How do I know all this? A ”letter to the editor” published in the English-language ”Taipei Times” in Taiwan recently, penned by Lewis Druss, Mrs. Wang Druss’s Jewish-American husband, explained the backstory for readers in Taiwan.

I read it at the kitchen table in the morning while drinking Taiwan-grown coffee and eating a breakfast of soy milk and fried bread sticks, and since I live in the same town where Wandy was born, I just had to find out more about this wonderful story.

Lewis Druss, a young at heart 60-something attorney in Florida, told readers in Taiwan in his letter: “As an 11-year-old girl living in Taipei, Wandy attended Penglai Elementary School, where she won a citywide essay and calligraphy contest. Her father, Chan-hsiung Wang , moved the family to the Dominican Republic when he took a position there as an irrigation engineer when she was 12 years old.  Two years later, the Wangs moved to the U.S.”

According to Lewis and a subseqent email from Wandy herself, Wandy still speaks to her parents in Hoklo Taiwanese, a dialect language from Fujian Province in mainland China, somewhat similiar to Yiddish in the way it is used in Taiwan in the 21st century, and she also uses Mandarin when necessary ”and is cherished by the local Jewish community in Florida.” Wandy is a convert to Judaism.

The couple have two grown daughters in their 20s, Meredith and Samantha, both recent college graduates: one from Dartmouth College and the other from Brandeis University. Mrs Wang Druss herself has two master’s degrees and works as the director of continuing education for health sciences at Broward College in Florida.

There’s a cute story here, too.

“A few years ago, a female family friend, who is Jewish and is a judge in the Broward County court, was talking to Wandy about kosher dietary laws — the old Jewish religious practice still followed by Orthodox Jews of only eating foods that are permissible and avoiding those that are not according to an ancient set of Jewish laws,” Lewis Druss told readers of the Taipei Times in his letter published on March 13, 2012. “This friend knows Wandy’s background and knows that her Taiwanese-born parents were not Jewish. Nevertheless, she asked if her parents kept a kosher home when she was growing up. After saying this, they both paused and burst out laughing.”

Added Wandy’s husband: “Wandy, although looking as Taiwanese as any other Taiwanese woman, so easily fits in that people no longer see her physical appearance, but instead see her inner character.”

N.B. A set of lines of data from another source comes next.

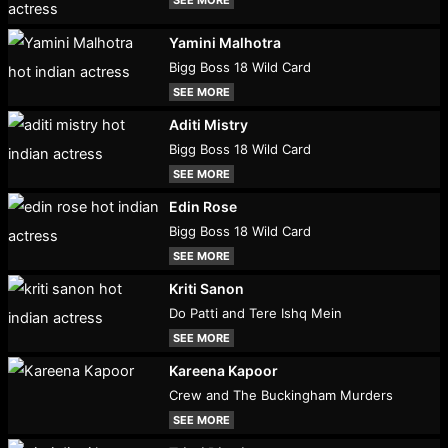
Yamini Malhotra
Bigg Boss 18 Wild Card
SEE MORE
Aditi Mistry
Bigg Boss 18 Wild Card
SEE MORE
Edin Rose
Bigg Boss 18 Wild Card
SEE MORE
Kriti Sanon
Do Patti and Tere Ishq Mein
SEE MORE
Kareena Kapoor
Crew and The Buckingham Murders
SEE MORE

There’s more: “She also feels as comfortable eating Shabbat dinner at a Hasidic rabbi’s house as she does buying something from a pushcart street vendor in Taipei. She has an enthusiasm and passion for kindness that draws people to her and energizes them, regardless of their ethnicity. She understands and relates to the essence of the Jewish soul and Jews embrace her as one of their own. The Jewish population of Broward County and the people of Taiwan have someone they can both be proud of.”

When asked by this reporter why he wrote the public “letter to the editor” that was published in the Taipei Times in mid-March, Lewis explained by email: “I wrote the letter to illustrate that physical appearance and background need not limit a person. For example, in the case of Wandy, a Taiwanese woman can achieve recognition and prominence in a very non-typical Taiwanese endeavor.”

“I also wrote and sent the letter to a newspaper in Taiwan because I am proud of Judaism,” Lewis added. “I think my letter speaks to and resonates from the heart. Physical appearance and background do not dictate acceptance or define a Jewish person. I wrote the letter because I am proud of Wandy, especially in her case for not even being aware of realizing how her kindness and competence have penetrated stereotypes and barriers.”